Tag: mental health

Reading of the Week: rTMS – the New JAMA Psych Paper; Also, Opioid Overdoses (JAMA Net Open) and Green on Peak Mental Health (NYT)

From the Editor

She’s an accomplished person who had succeeded in business and then writing, all the while raising three children; she also has an amazing smile and lights up the room when talking about her kids.

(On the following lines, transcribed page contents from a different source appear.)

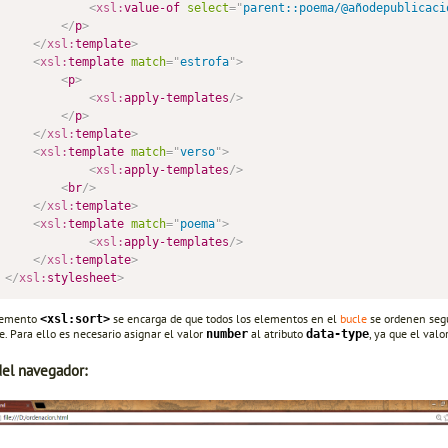
<
xsl:
value-of
select
=
"
parent::poema/@añodepublicaci
</
p
>
</
xsl:
template
>
<
xsl:
template
match
=
"
estrofa
"
>
<
p
>
<
xsl:
apply-templates
/>
</
p
>
</
xsl:
template
>
<
xsl:
template
match
=
"
verso
"
>
<
xsl:
apply-templates
/>
<
br
/>
</
xsl:
template
>
<
xsl:
template
match
=
"
poema
"
>
<
xsl:
apply-templates
/>
</
xsl:
template
>
</
xsl:
stylesheet
>
elemento
se encarga de que todos los elementos en el
bucle
se ordenen segú
<xsl:sort>
e. Para ello es necesario asignar el valor
al atributo
, ya que el val
number
data-type
del navegador: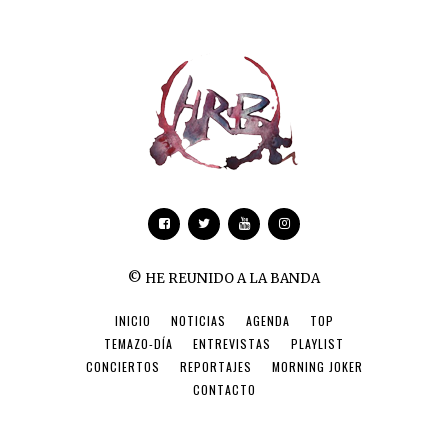
© HE REUNIDO A LA BANDA
INICIO
NOTICIAS
AGENDA
TOP
TEMAZO-DÍA
ENTREVISTAS
PLAYLIST
CONCIERTOS
REPORTAJES
MORNING JOKER
CONTACTO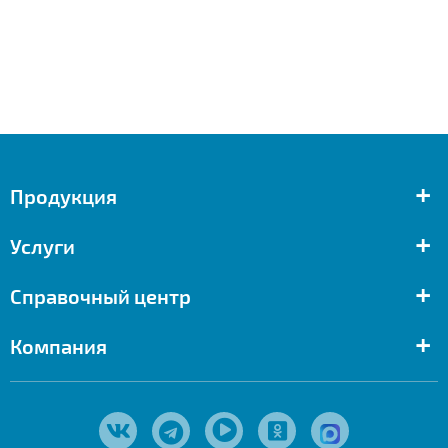
+
Продукция
+
Услуги
+
Справочный центр
+
Компания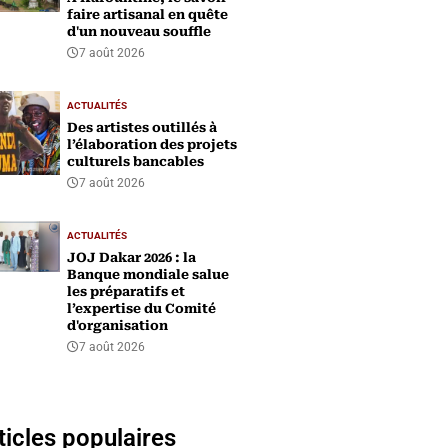
faire artisanal en quête
d'un nouveau souffle
7 août 2026
ACTUALITÉS
Des artistes outillés à
l’élaboration des projets
culturels bancables
7 août 2026
ACTUALITÉS
‎JOJ Dakar 2026 : la
Banque mondiale salue
les préparatifs et
l’expertise du Comité
d'organisation
7 août 2026
ticles populaires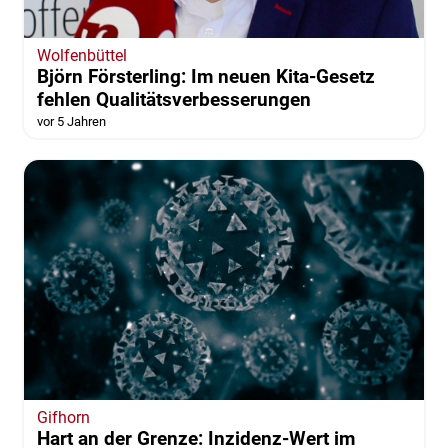
Wolfenbüttel
Björn Försterling: Im neuen Kita-Gesetz
fehlen Qualitätsverbesserungen
vor 5 Jahren
Gifhorn
Hart an der Grenze: Inzidenz-Wert im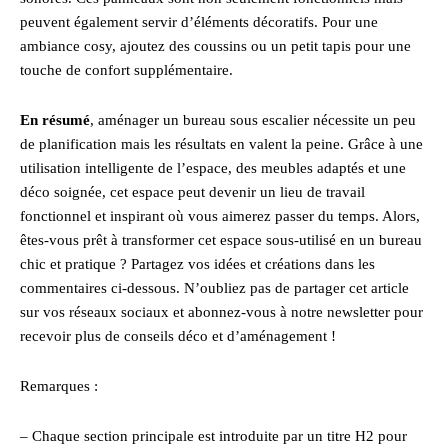
peuvent également servir d’éléments décoratifs. Pour une
ambiance cosy, ajoutez des coussins ou un petit tapis pour une
touche de confort supplémentaire.
En résumé
, aménager un bureau sous escalier nécessite un peu
de planification mais les résultats en valent la peine. Grâce à une
utilisation intelligente de l’espace, des meubles adaptés et une
déco soignée, cet espace peut devenir un lieu de travail
fonctionnel et inspirant où vous aimerez passer du temps. Alors,
êtes-vous prêt à transformer cet espace sous-utilisé en un bureau
chic et pratique ? Partagez vos idées et créations dans les
commentaires ci-dessous. N’oubliez pas de partager cet article
sur vos réseaux sociaux et abonnez-vous à notre newsletter pour
recevoir plus de conseils déco et d’aménagement !
Remarques :
– Chaque section principale est introduite par un titre H2 pour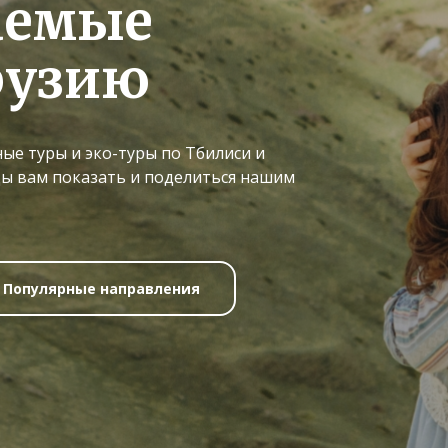
аемые
рузию
ые туры и эко-туры по Тбилиси и
ды вам показать и поделиться нашим
Популярные направления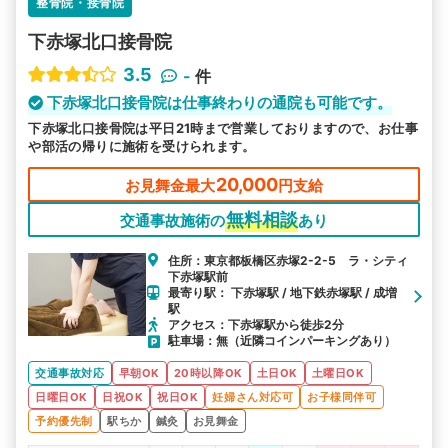
整骨院・接骨院
下赤塚北口接骨院
3.5
-
件
下赤塚北口接骨院は仕事終わりの通院も可能です。
下赤塚北口接骨院は平日21時まで営業しておりますので、お仕事
や部活の帰りに施術を受けられます。
20,000
お見舞金最大
円支給
無料相談
交通事故施術の
あり
住所：東京都板橋区赤塚2-2-5 ラ・シティ
下赤塚駅前
最寄り駅： 下赤塚駅 / 地下鉄赤塚駅 / 成増
駅
アクセス：下赤塚駅から徒歩2分
駐車場：無（近隣コインパーキングあり）
交通事故対応
早朝OK
20時以降OK
土日OK
土曜日OK
日曜日OK
日祝OK
祝日OK
妊婦さん対応可
お子様同伴可
予約優先制
駅ちか
鍼灸
お見舞金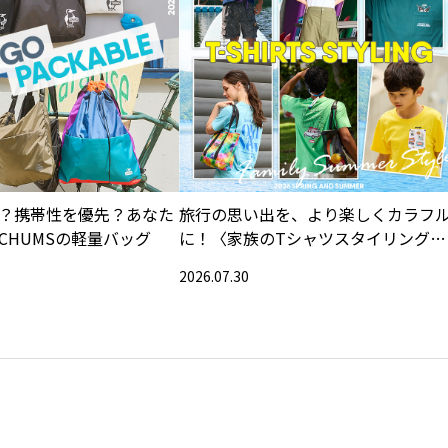
？携帯性を優先？あなた
旅行の思い出を、より楽しくカラフ
CHUMSの軽量バッグ
に！〈家族のTシャツスタイリング特
集〉
2026.07.30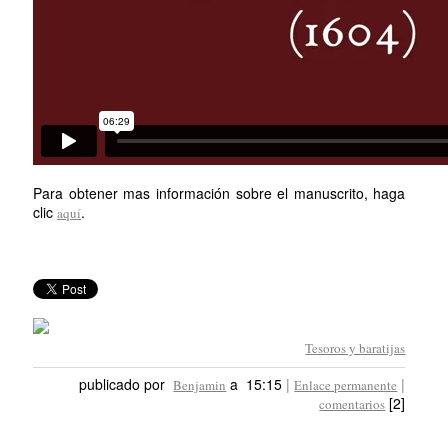
Para obtener mas información sobre el manuscrito, haga
clic
.
aquí
Tesoros y baratijas
publicado por
a 15:15
|
|
Benjamin
Enlace permanente
[2]
comentarios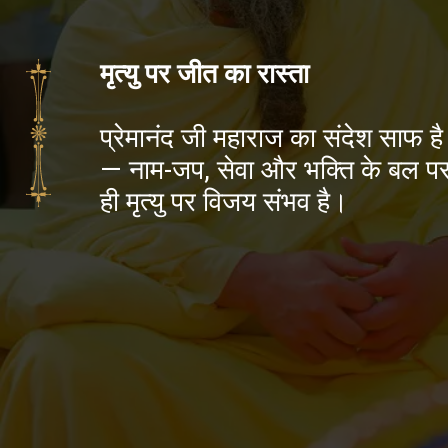
मृत्यु पर जीत का रास्ता
प्रेमानंद जी महाराज का संदेश साफ है
— नाम-जप, सेवा और भक्ति के बल प
ही मृत्यु पर विजय संभव है।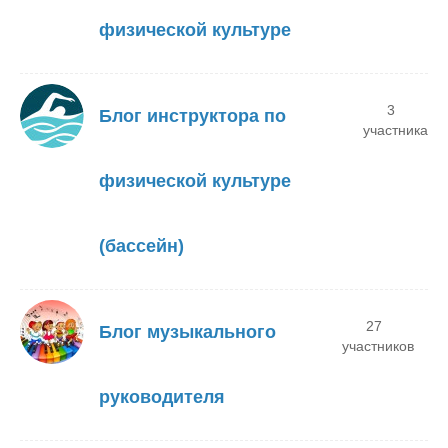
физической культуре
3
Блог инструктора по
участника
физической культуре
(бассейн)
27
Блог музыкального
участников
руководителя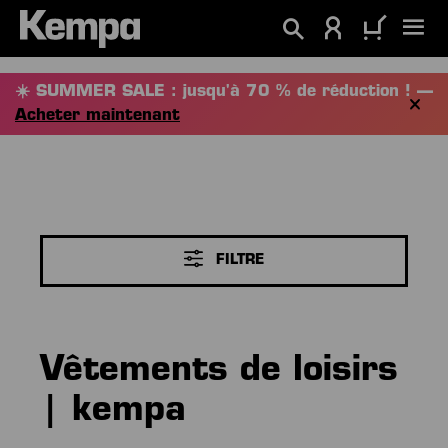
tenu principal
☀️ SUMMER SALE : jusqu'à 70 % de réduction ! —
Acheter maintenant
FILTRE
Vêtements de loisirs
| kempa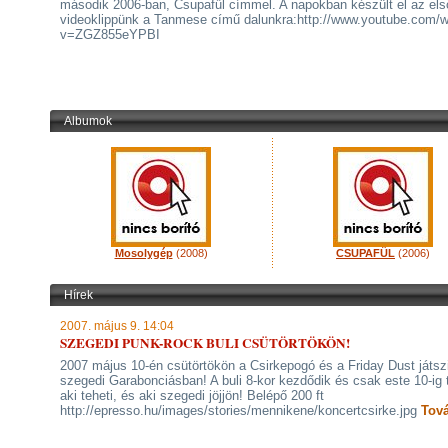
második 2006-ban, Csupafűl címmel. A napokban készült el az els
videoklippünk a Tanmese című dalunkra:http://www.youtube.com/
v=ZGZ855eYPBI
Albumok
Mosolygép
(2008)
CSUPAFÜL
(2006)
Hírek
2007. május 9. 14:04
SZEGEDI PUNK-ROCK BULI CSÜTÖRTÖKÖN!
2007 május 10-én csütörtökön a Csirkepogó és a Friday Dust játsz
szegedi Garabonciásban! A buli 8-kor kezdődik és csak este 10-ig t
aki teheti, és aki szegedi jöjjön! Belépő 200 ft
http://epresso.hu/images/stories/mennikene/koncertcsirke.jpg
Tov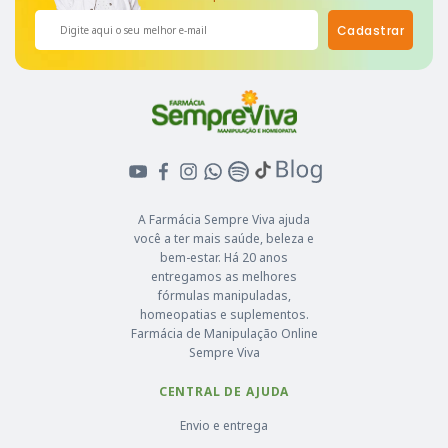
Cadastrar
A Farmácia Sempre Viva ajuda
você a ter mais saúde, beleza e
bem-estar. Há 20 anos
entregamos as melhores
fórmulas manipuladas,
homeopatias e suplementos.
Farmácia de Manipulação Online
Sempre Viva
CENTRAL DE AJUDA
Envio e entrega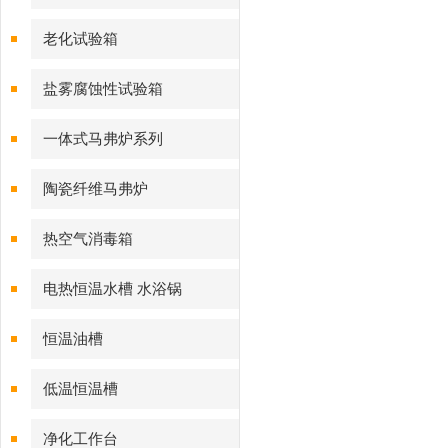
老化试验箱
盐雾腐蚀性试验箱
一体式马弗炉系列
陶瓷纤维马弗炉
热空气消毒箱
电热恒温水槽 水浴锅
恒温油槽
低温恒温槽
净化工作台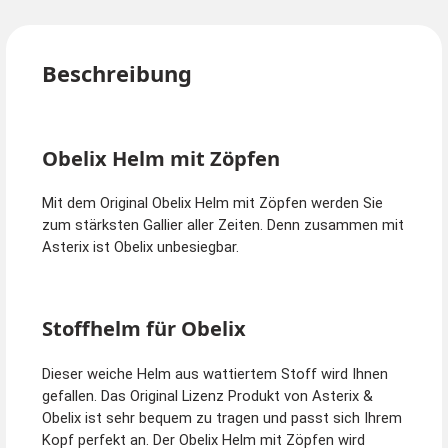
Beschreibung
Obelix Helm mit Zöpfen
Mit dem Original Obelix Helm mit Zöpfen werden Sie
zum stärksten Gallier aller Zeiten. Denn zusammen mit
Asterix ist Obelix unbesiegbar.
Stoffhelm für Obelix
Dieser weiche Helm aus wattiertem Stoff wird Ihnen
gefallen. Das Original Lizenz Produkt von Asterix &
Obelix ist sehr bequem zu tragen und passt sich Ihrem
Kopf perfekt an. Der Obelix Helm mit Zöpfen wird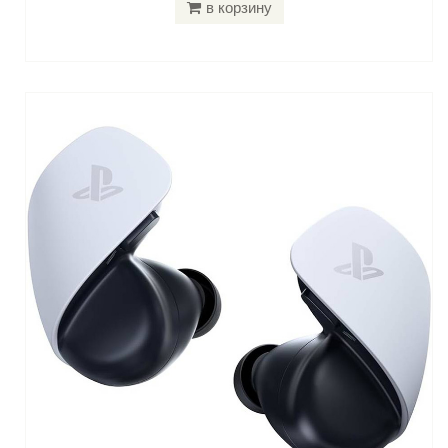
в корзину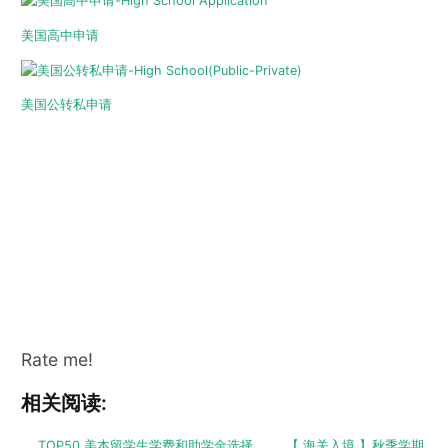
美国高中申请
美国公转私申请
Rate me!
相关阅读:
TOP50 美本留学生学费和助学金选择
【 海关入境 】秋季学期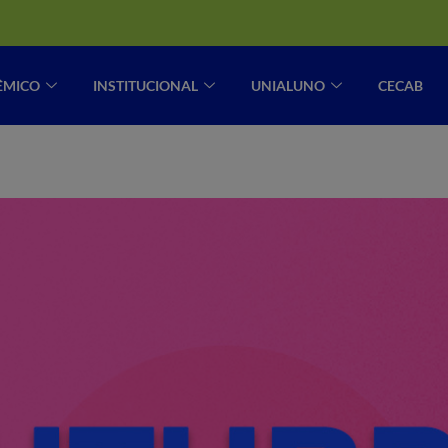
ÊMICO
INSTITUCIONAL
UNIALUNO
CECAB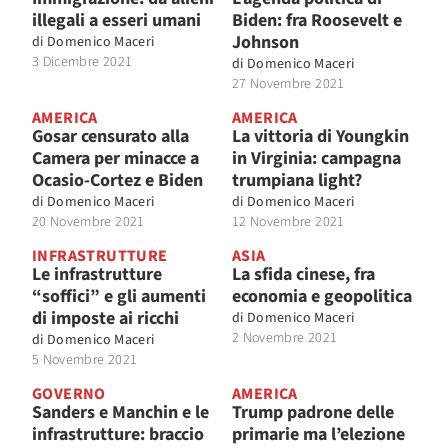
illegali a esseri umani
Biden: fra Roosevelt e
Johnson
di
Domenico Maceri
3 Dicembre 2021
di
Domenico Maceri
27 Novembre 2021
AMERICA
AMERICA
Gosar censurato alla
La vittoria di Youngkin
Camera per minacce a
in Virginia: campagna
Ocasio-Cortez e Biden
trumpiana light?
di
Domenico Maceri
di
Domenico Maceri
20 Novembre 2021
12 Novembre 2021
INFRASTRUTTURE
ASIA
Le infrastrutture
La sfida cinese, fra
“soffici” e gli aumenti
economia e geopolitica
di imposte ai ricchi
di
Domenico Maceri
2 Novembre 2021
di
Domenico Maceri
5 Novembre 2021
GOVERNO
AMERICA
Sanders e Manchin e le
Trump padrone delle
infrastrutture: braccio
primarie ma l’elezione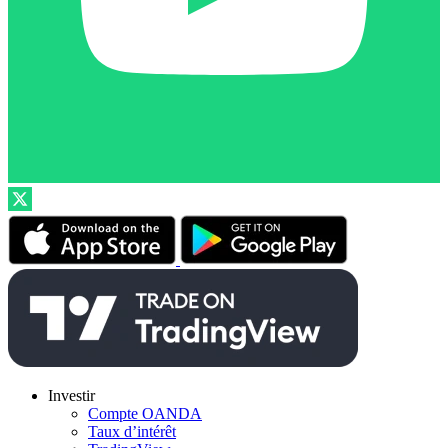
Investir
Compte OANDA
Taux d’intérêt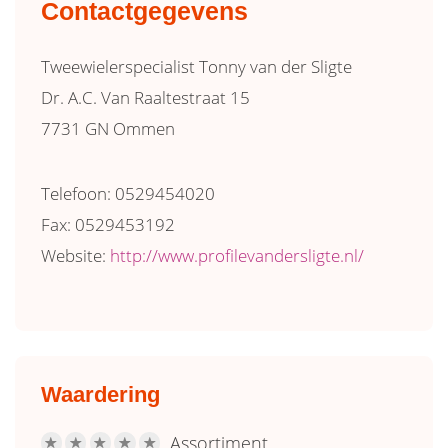
Contactgegevens
Tweewielerspecialist Tonny van der Sligte
Dr. A.C. Van Raaltestraat 15
7731 GN Ommen
Telefoon: 0529454020
Fax: 0529453192
Website:
http://www.profilevandersligte.nl/
Waardering
Assortiment
R
R
R
R
R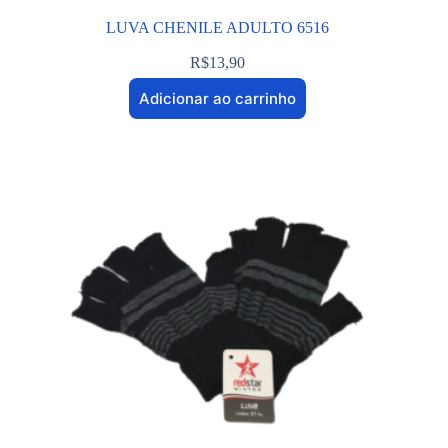
LUVA CHENILE ADULTO 6516
R$
13,90
Adicionar ao carrinho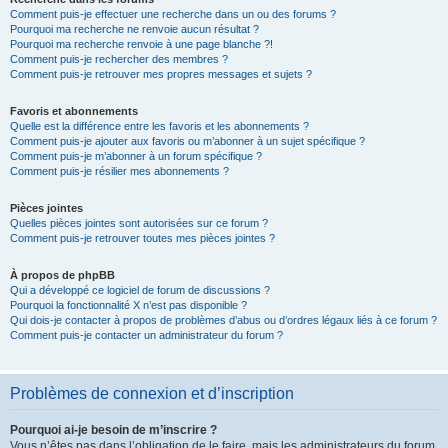
Comment puis-je effectuer une recherche dans un ou des forums ?
Pourquoi ma recherche ne renvoie aucun résultat ?
Pourquoi ma recherche renvoie à une page blanche ?!
Comment puis-je rechercher des membres ?
Comment puis-je retrouver mes propres messages et sujets ?
Favoris et abonnements
Quelle est la différence entre les favoris et les abonnements ?
Comment puis-je ajouter aux favoris ou m’abonner à un sujet spécifique ?
Comment puis-je m’abonner à un forum spécifique ?
Comment puis-je résilier mes abonnements ?
Pièces jointes
Quelles pièces jointes sont autorisées sur ce forum ?
Comment puis-je retrouver toutes mes pièces jointes ?
À propos de phpBB
Qui a développé ce logiciel de forum de discussions ?
Pourquoi la fonctionnalité X n’est pas disponible ?
Qui dois-je contacter à propos de problèmes d’abus ou d’ordres légaux liés à ce forum ?
Comment puis-je contacter un administrateur du forum ?
Problèmes de connexion et d’inscription
Pourquoi ai-je besoin de m’inscrire ?
Vous n’êtes pas dans l’obligation de le faire, mais les administrateurs du forum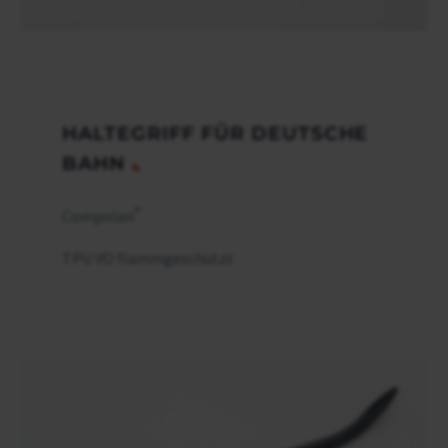
HALTEGRIFF FÜR DEUTSCHE
BAHN
®
Compolan
TPU VO flammgeschützt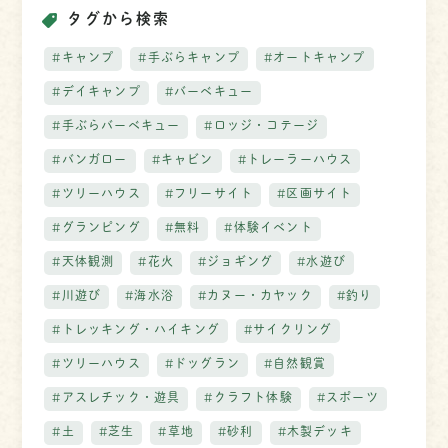
タグから検索
#キャンプ
#手ぶらキャンプ
#オートキャンプ
#デイキャンプ
#バーベキュー
#手ぶらバーベキュー
#ロッジ・コテージ
#バンガロー
#キャビン
#トレーラーハウス
#ツリーハウス
#フリーサイト
#区画サイト
#グランピング
#無料
#体験イベント
#天体観測
#花火
#ジョギング
#水遊び
#川遊び
#海水浴
#カヌー・カヤック
#釣り
#トレッキング・ハイキング
#サイクリング
#ツリーハウス
#ドッグラン
#自然観賞
#アスレチック・遊具
#クラフト体験
#スポーツ
#土
#芝生
#草地
#砂利
#木製デッキ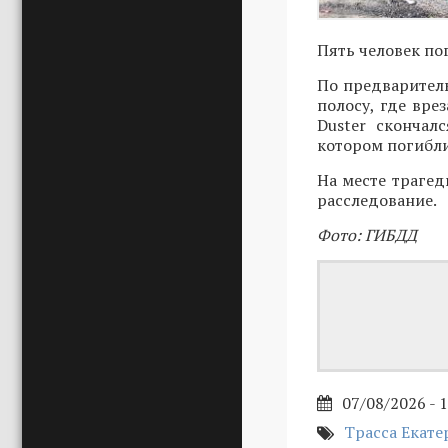
Пять человек по
По предваритель
полосу, где вре
Duster скончал
котором погибли
На месте трагед
расследование.
Фото: ГИБДД
07/08/2026 - 
Трасса Екате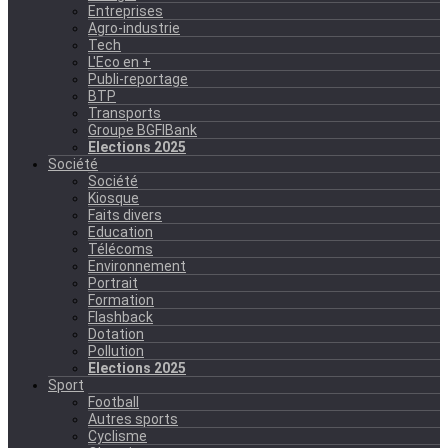
Entreprises
Agro-industrie
Tech
L'Eco en +
Publi-reportage
BTP
Transports
Groupe BGFIBank
Elections 2025
Société
Société
Kiosque
Faits divers
Education
Télécoms
Environnement
Portrait
Formation
Flashback
Dotation
Pollution
Elections 2025
Sport
Football
Autres sports
Cyclisme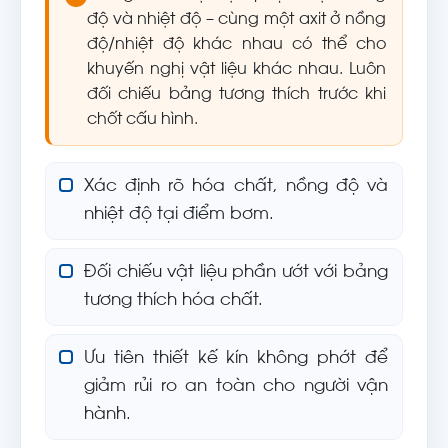
độ và nhiệt độ – cùng một axit ở nồng
độ/nhiệt độ khác nhau có thể cho
khuyến nghị vật liệu khác nhau. Luôn
đối chiếu bảng tương thích trước khi
chốt cấu hình.
Xác định rõ hóa chất, nồng độ và
nhiệt độ tại điểm bơm.
Đối chiếu vật liệu phần ướt với bảng
tương thích hóa chất.
Ưu tiên thiết kế kín không phớt để
giảm rủi ro an toàn cho người vận
hành.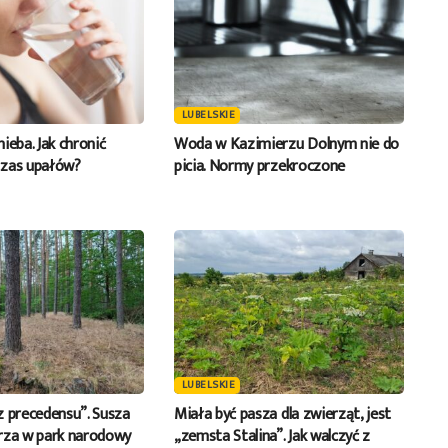
LUBELSKIE
 nieba. Jak chronić
Woda w Kazimierzu Dolnym nie do
czas upałów?
picia. Normy przekroczone
LUBELSKIE
z precedensu”. Susza
Miała być pasza dla zwierząt, jest
rza w park narodowy
„zemsta Stalina”. Jak walczyć z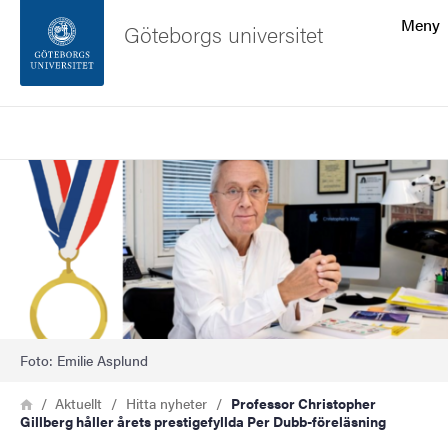
Sökfunktionen
Meny
Göteborgs universitet
Sidfoten
Sök
Kontakta universitetet
Bild
Om webbplatsen
Foto: Emilie Asplund
Länkstig
Hem
Aktuellt
Hitta nyheter
Professor Christopher
Gillberg håller årets prestigefyllda Per Dubb-föreläsning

But in my office, sick with depression, she can only focus on her losses and failings; the smile is absent.

Depression is common and disabling. Those who are affected in late-life are particularly challenging to treat. Is there a better way? In the first selection from JAMA Psychiatry, Dr. Daniel Blumberger (of the University of Toronto) and his co-authors consider theta burst stimulation, a newer form of rTMS which has shown promise in earlier work. Their study is a randomized noninferiority trial, directly comparing the two versions of rTMS in elderly patients with depression. The result? “We showed that bilateral TBS was noninferior to standard bilateral rTMS in improving depression, and similarly well tolerated, in a real-world sample of older adults with TRD [treatment resistant depression]…” We review the paper and its clinical implications.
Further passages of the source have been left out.